##### Records for this task #####

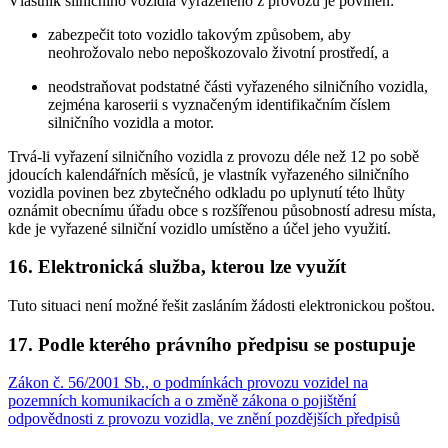
Vlastník silničního vozidla vyřazeného z provozu je povinen:
zabezpečit toto vozidlo takovým způsobem, aby
neohrožovalo nebo nepoškozovalo životní prostředí, a
neodstraňovat podstatné části vyřazeného silničního vozidla,
zejména karoserii s vyznačeným identifikačním číslem
silničního vozidla a motor.
Trvá-li vyřazení silničního vozidla z provozu déle než 12 po sobě
jdoucích kalendářních měsíců, je vlastník vyřazeného silničního
vozidla povinen bez zbytečného odkladu po uplynutí této lhůty
oznámit obecnímu úřadu obce s rozšířenou působností adresu místa,
kde je vyřazené silniční vozidlo umístěno a účel jeho využití.
16. Elektronická služba, kterou lze využít
Tuto situaci není možné řešit zasláním žádosti elektronickou poštou.
17. Podle kterého právního předpisu se postupuje
Zákon č. 56/2001 Sb., o podmínkách provozu vozidel na
pozemních komunikacích a o změně zákona o pojištění
odpovědnosti z provozu vozidla, ve znění pozdějších předpisů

#####

Problem to work on ▸ With both ends included, please retype exactly the lines from the line containing "pozemních komunikacích a" to the final line of the data.

Output of the exercise ▸
pozemních komunikacích a o změně zákona o pojištění
odpovědnosti z provozu vozidla, ve znění pozdějších předpisů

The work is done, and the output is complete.